LOUISVILLE, Ky. (WDRB) – Chalk this one up to bad luck. And some bad football.
Of all the SEC teams to let Netflix peek behind the curtain for its new docuseries SEC Football: Any Given Saturday, only one got caught with its pants down.
Credit Kentucky for saying yes. Texas, Georgia, Alabama and others said no. Kentucky said yes … in a year it stumbled to a 4-8 finish and a 1-7 SEC mark — the Wildcats’ worst season since 2013, Mark Stoops’ first on the job.
And so, when the documentary rolls, Kentucky doesn’t get a feel-good arc. No comeback story. No gritty underdog rise. Just highlight-reel lowlights — only they belong to the other teams.
Kentucky becomes the foil. The get-right opponent. The team everyone else uses to turn their season around.
SOUTH CAROLINA: Beats Kentucky by 25, sparks a nine-win season and launches Shane Beamer from hot seat to hot coach. “Put the whole SEC on notice,” he shouts before the game. They do.
FLORIDA: Coach Billy Napier escapes the chopping block with a 48-20 romp in The Swamp. A scene of nearly 90,000 fans singing Tom Petty’s “I Won’t Back Down” between quarters? As SEC as it gets.
“As dead man walking as there is in the coaching business right now,” Paul Finebaum says of Napier before kickoff.
“One of the biggest sticking points people have with Billy Napier — he cannot beat Kentucky,” adds podcaster and writer Mike Bratton.

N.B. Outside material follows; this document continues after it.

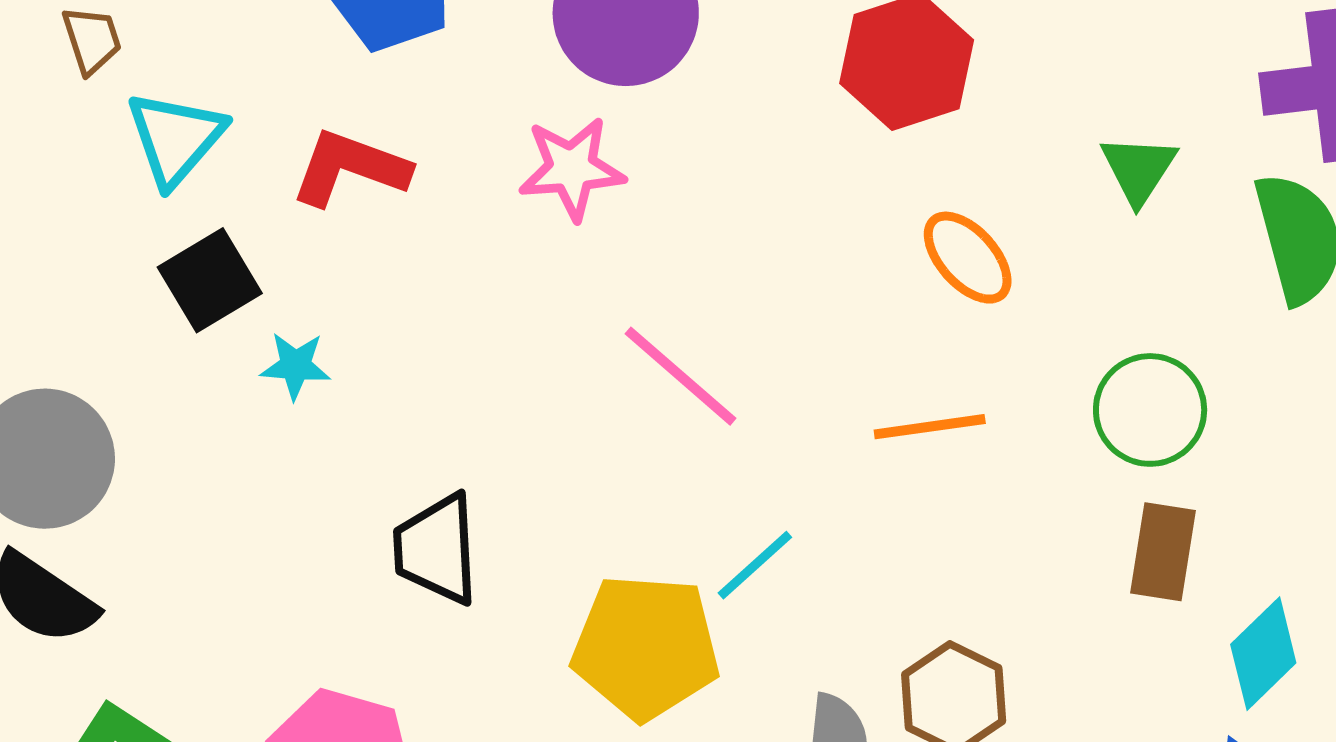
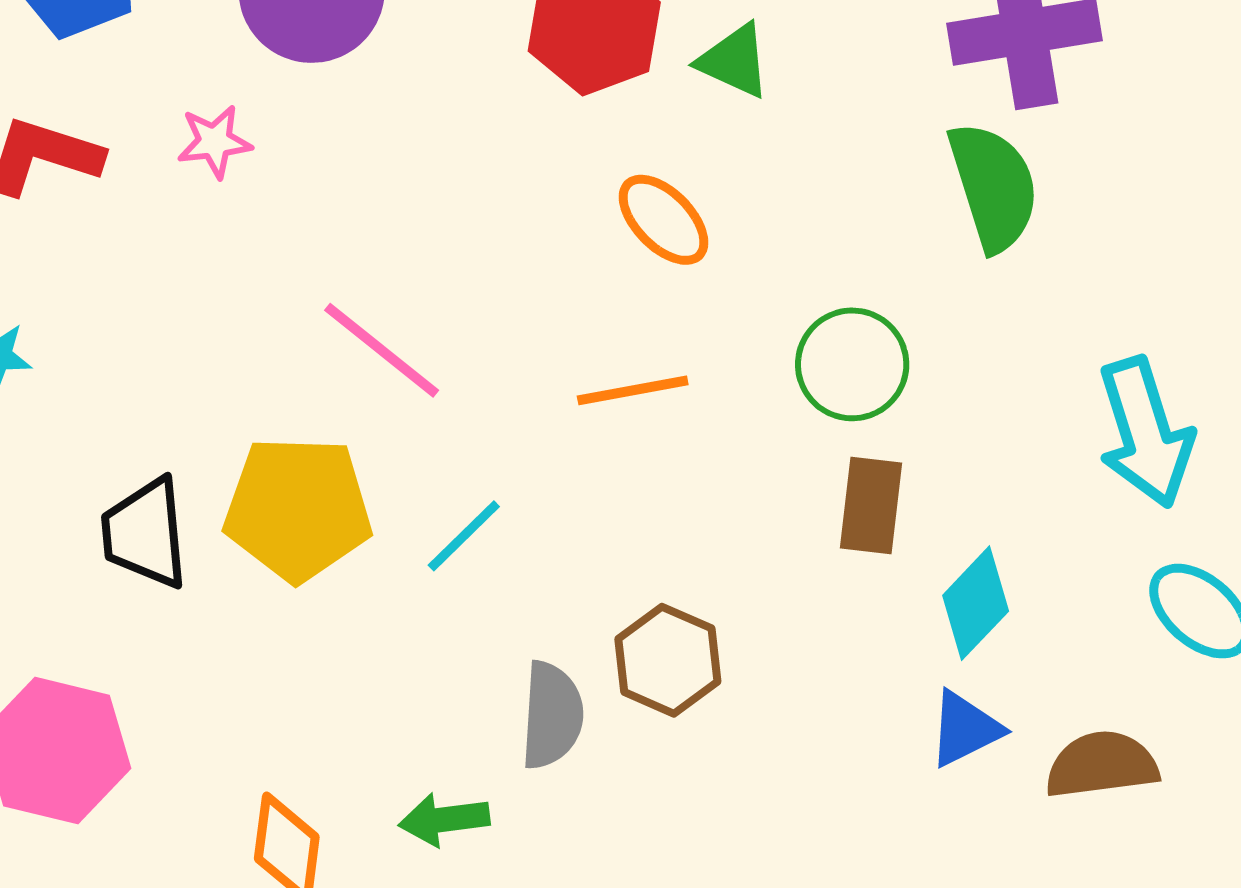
pink star: (572, 169) -> (215, 142), moved, size x0.7
green triangle: (1139, 169) -> (734, 61), moved, turned -36
yellow pentagon: (646, 647) -> (298, 509), moved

That changed. Dramatically.
VANDERBILT: Quarterback Diego Pavia follows a stunning upset of Alabama with a 20-13 victory in Lexington and uses the moment to continue is climb to SEC stardom.
LOUISVILLE: Caps it all with a 41-14 rivalry beatdown in Kroger Field. By game’s end, analyst Aaron Murray’s voice narrates the wreckage:
“Hard to watch a Kentucky team get physically whooped.”
It’s the kind of storyline that would make even Netflix’s algorithm cringe “Viewers who watched Kentucky get stomped also enjoyed … more Kentucky getting stomped.”
But it’s not all wreckage.
Inside the mess are human moments — future pros like Maxwell Hairston and Deone Walker playing hard when nothing’s left to play for. They talk about pride. About family. About dreams.
There’s value in that. Maybe more than in the wins and losses. But on the whole, Kentucky's airtime was limited. Maybe that was a good thing, considering.
It’s raw. It’s real. And yeah, it’s hard to watch — especially if you’re Big Blue.
The series itself? Worth it, especially for SEC fans. But next time, the league should mandate full participation. Let Netflix follow everyone. Let the cameras capture all sides. And, in the future, maybe other conferences. It’s part of growing the game.
Even when the story isn’t the one you wanted.
Quick Sips
Teddy Bridgewater is back — walking away from the strange Miami Northwestern coaching controversy to return to the NFL as a backup with the Tampa Bay Buccaneers.
Louisville City FC hosts co-league leader Charleston on Saturday night for its annual Fill the Fam game. Last year’s crowd topped 13,000. Expect another big one. [More info here.]
The Last Drop
“The inches we need are everywhere around us. They're in every break of the game, every minute, every second… Because we know when we add up all those inches, that’s gonna make the (bleeping) difference between winning and losing.”
— Al Pacino, from the 199 film Any Given Sunday (Because, why not?)